[Extracted page text data]
=======

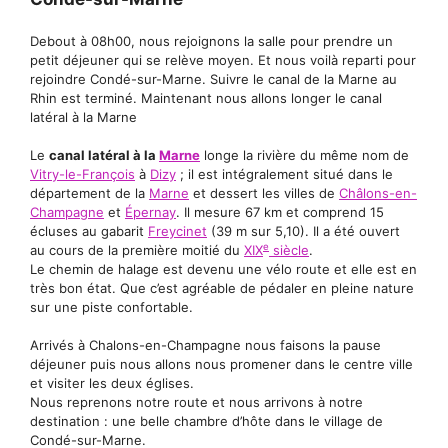
Debout à 08h00, nous rejoignons la salle pour prendre un
petit déjeuner qui se relève moyen. Et nous voilà reparti pour
rejoindre Condé-sur-Marne. Suivre le canal de la Marne au
Rhin est terminé. Maintenant nous allons longer le canal
latéral à la Marne
Le
canal latéral à la
Marne
longe la rivière du même nom de
Vitry-le-François
à
Dizy
; il est intégralement situé dans le
département de la
Marne
et dessert les villes de
Châlons-en-
Champagne
et
Épernay
. Il mesure 67 km et comprend 15
écluses au gabarit
Freycinet
(39 m sur 5,10). Il a été ouvert
e
au cours de la première moitié du
XIX
siècle
.
Le chemin de halage est devenu une vélo route et elle est en
très bon état. Que c’est agréable de pédaler en pleine nature
sur une piste confortable.
Arrivés à Chalons-en-Champagne nous faisons la pause
déjeuner puis nous allons nous promener dans le centre ville
et visiter les deux églises.
Nous reprenons notre route et nous arrivons à notre
destination : une belle chambre d’hôte dans le village de
Condé-sur-Marne.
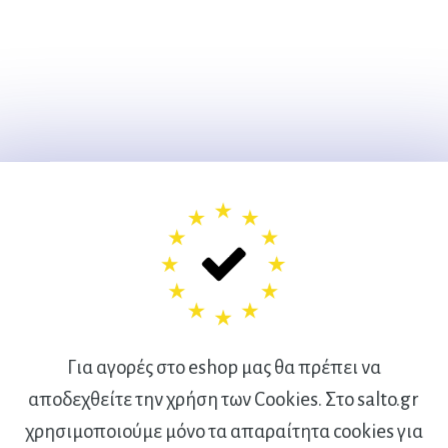
Για αγορές στο eshop μας θα πρέπει να
αποδεχθείτε την χρήση των Cookies. Στο salto.gr
χρησιμοποιούμε μόνο τα απαραίτητα cookies για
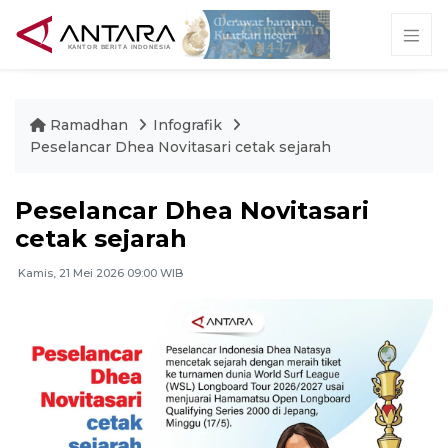
Ramadhan
Infografik
Peselancar Dhea Novitasari cetak sejarah
Peselancar Dhea Novitasari
cetak sejarah
Kamis, 21 Mei 2026 09:00 WIB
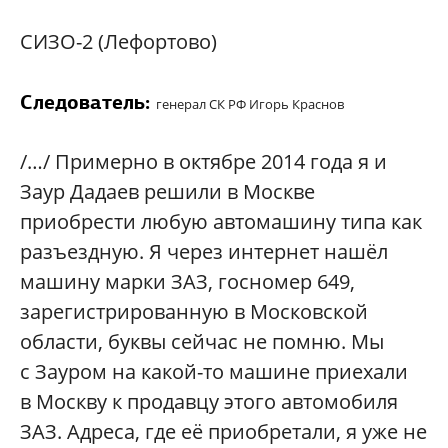
СИЗО-2 (Лефортово)
Следователь:
генерал СК РФ Игорь Краснов
/…/ Примерно в октябре 2014 года я и
Заур Дадаев решили в Москве
приобрести любую автомашину типа как
разъездную. Я через интернет нашёл
машину марки ЗАЗ, госномер 649,
зарегистрированную в Московской
области, буквы сейчас не помню. Мы
с Зауром на какой-то машине приехали
в Москву к продавцу этого автомобиля
ЗАЗ. Адреса, где её приобретали, я уже не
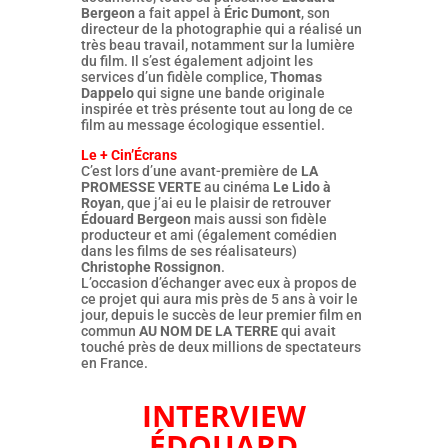
Bergeon
a fait appel à
Éric Dumont
, son
directeur de la photographie qui a réalisé un
très beau travail, notamment sur la lumière
du film. Il s’est également adjoint les
services d’un fidèle complice,
Thomas
Dappelo
qui signe une bande originale
inspirée et très présente tout au long de ce
film au message écologique essentiel.
Le + Cin’Écrans
C’est lors d’une avant-première de
LA
PROMESSE VERTE
au cinéma
Le Lido à
Royan
, que j’ai eu le plaisir de retrouver
Édouard Bergeon
mais aussi son fidèle
producteur et ami (également comédien
dans les films de ses réalisateurs)
Christophe Rossignon
.
L’occasion d’échanger avec eux à propos de
ce projet qui aura mis près de 5 ans à voir le
jour, depuis le succès de leur premier film en
commun
AU NOM DE LA TERRE
qui avait
touché près de deux millions de spectateurs
en France.
INTERVIEW
ÉDOUARD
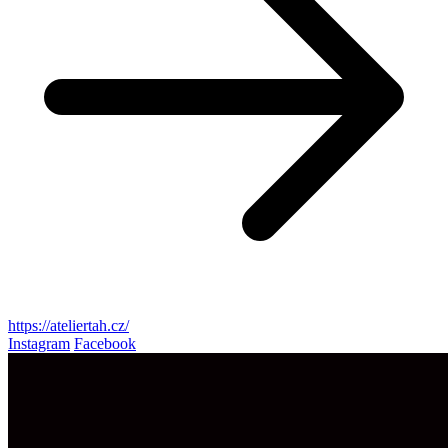
https://ateliertah.cz/
Instagram
Facebook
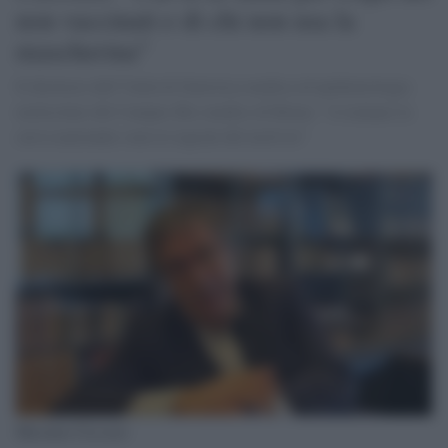
non vaccinati e di chi non usa la
mascherina"
Il direttore dell’Unità di Statistica medica ed epidemiologia
molecolare del Campus Bio-medico di Roma: "A trainare la
curva nazionale sono le regioni del nord est"
Massimo Ciccozzi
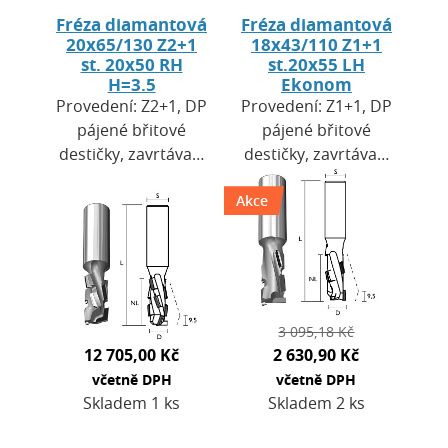
Fréza diamantová
Fréza diamantová
20x65/130 Z2+1
18x43/110 Z1+1
st. 20x50 RH
st.20x55 LH
H=3.5
Ekonom
Provedení: Z2+1, DP
Provedení: Z1+1, DP
pájené břitové
pájené břitové
destičky, zavrtávací
destičky, zavrtávací
břit DP. Výška
břit HW. Výška
destiček H = 3,5
Akce
destiček H=2,5 mm.
mm. Použití: pro
Použití: pro CNC
CNC obráběcí
obráběcí centra a…
centra a…
3 095,18 Kč
12 705,00 Kč
2 630,90 Kč
včetně DPH
včetně DPH
Skladem 1 ks
Skladem 2 ks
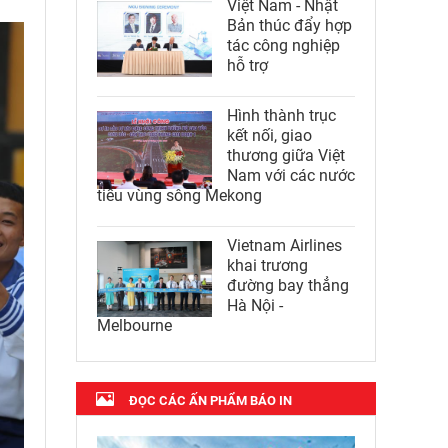
Việt Nam - Nhật
Bản thúc đẩy hợp
tác công nghiệp
hỗ trợ
Hình thành trục
kết nối, giao
thương giữa Việt
Nam với các nước
tiểu vùng sông Mekong
Vietnam Airlines
khai trương
đường bay thẳng
Hà Nội -
Melbourne
ĐỌC CÁC ẤN PHẨM BÁO IN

=======

Exclude the pictures and reproduce every entry exactly.

Exercise answer:
Debout à 08h00, nous rejoignons la salle pour prendre un
petit déjeuner qui se relève moyen. Et nous voilà reparti pour
rejoindre Condé-sur-Marne. Suivre le canal de la Marne au
Rhin est terminé. Maintenant nous allons longer le canal
latéral à la Marne
Le
canal latéral à la
Marne
longe la rivière du même nom de
Vitry-le-François
à
Dizy
; il est intégralement situé dans le
département de la
Marne
et dessert les villes de
Châlons-en-
Champagne
et
Épernay
. Il mesure 67 km et comprend 15
écluses au gabarit
Freycinet
(39 m sur 5,10). Il a été ouvert
e
au cours de la première moitié du
XIX
siècle
.
Le chemin de halage est devenu une vélo route et elle est en
très bon état. Que c’est agréable de pédaler en pleine nature
sur une piste confortable.
Arrivés à Chalons-en-Champagne nous faisons la pause
déjeuner puis nous allons nous promener dans le centre ville
et visiter les deux églises.
Nous reprenons notre route et nous arrivons à notre
destination : une belle chambre d’hôte dans le village de
Condé-sur-Marne.
Για αγορές στο eshop μας θα πρέπει να
αποδεχθείτε την χρήση των Cookies. Στο salto.gr
χρησιμοποιούμε μόνο τα απαραίτητα cookies για
Ramadhan
Infografik
Peselancar Dhea Novitasari cetak sejarah
Peselancar Dhea Novitasari
cetak sejarah
Kamis, 21 Mei 2026 09:00 WIB
СИЗО-2 (Лефортово)
Следователь:
генерал СК РФ Игорь Краснов
/…/ Примерно в октябре 2014 года я и
Заур Дадаев решили в Москве
приобрести любую автомашину типа как
разъездную. Я через интернет нашёл
машину марки ЗАЗ, госномер 649,
зарегистрированную в Московской
области, буквы сейчас не помню. Мы
с Зауром на какой-то машине приехали
в Москву к продавцу этого автомобиля
ЗАЗ. Адреса, где её приобретали, я уже не
Bergeon
a fait appel à
Éric Dumont
, son
directeur de la photographie qui a réalisé un
très beau travail, notamment sur la lumière
du film. Il s’est également adjoint les
services d’un fidèle complice,
Thomas
Dappelo
qui signe une bande originale
inspirée et très présente tout au long de ce
film au message écologique essentiel.
Le + Cin’Écrans
C’est lors d’une avant-première de
LA
PROMESSE VERTE
au cinéma
Le Lido à
Royan
, que j’ai eu le plaisir de retrouver
Édouard Bergeon
mais aussi son fidèle
producteur et ami (également comédien
dans les films de ses réalisateurs)
Christophe Rossignon
.
L’occasion d’échanger avec eux à propos de
ce projet qui aura mis près de 5 ans à voir le
jour, depuis le succès de leur premier film en
commun
AU NOM DE LA TERRE
qui avait
touché près de deux millions de spectateurs
en France.
INTERVIEW
ÉDOUARD
https://ateliertah.cz/
Instagram
Facebook
non vaccinati e di chi non usa la
mascherina"
Il direttore dell’Unità di Statistica medica ed epidemiologia
molecolare del Campus Bio-medico di Roma: "A trainare la
curva nazionale sono le regioni del nord est"
Massimo Ciccozzi
Fréza diamantová
Fréza diamantová
20x65/130 Z2+1
18x43/110 Z1+1
st. 20x50 RH
st.20x55 LH
H=3.5
Ekonom
Provedení: Z2+1, DP
Provedení: Z1+1, DP
pájené břitové
pájené břitové
destičky, zavrtávací
destičky, zavrtávací
břit DP. Výška
břit HW. Výška
destiček H = 3,5
Akce
destiček H=2,5 mm.
mm. Použití: pro
Použití: pro CNC
CNC obráběcí
obráběcí centra a…
centra a…
3 095,18 Kč
12 705,00 Kč
2 630,90 Kč
včetně DPH
včetně DPH
Skladem 1 ks
Skladem 2 ks
Việt Nam - Nhật
Bản thúc đẩy hợp
tác công nghiệp
hỗ trợ
Hình thành trục
kết nối, giao
thương giữa Việt
Nam với các nước
tiểu vùng sông Mekong
Vietnam Airlines
khai trương
đường bay thẳng
Hà Nội -
Melbourne
ĐỌC CÁC ẤN PHẨM BÁO IN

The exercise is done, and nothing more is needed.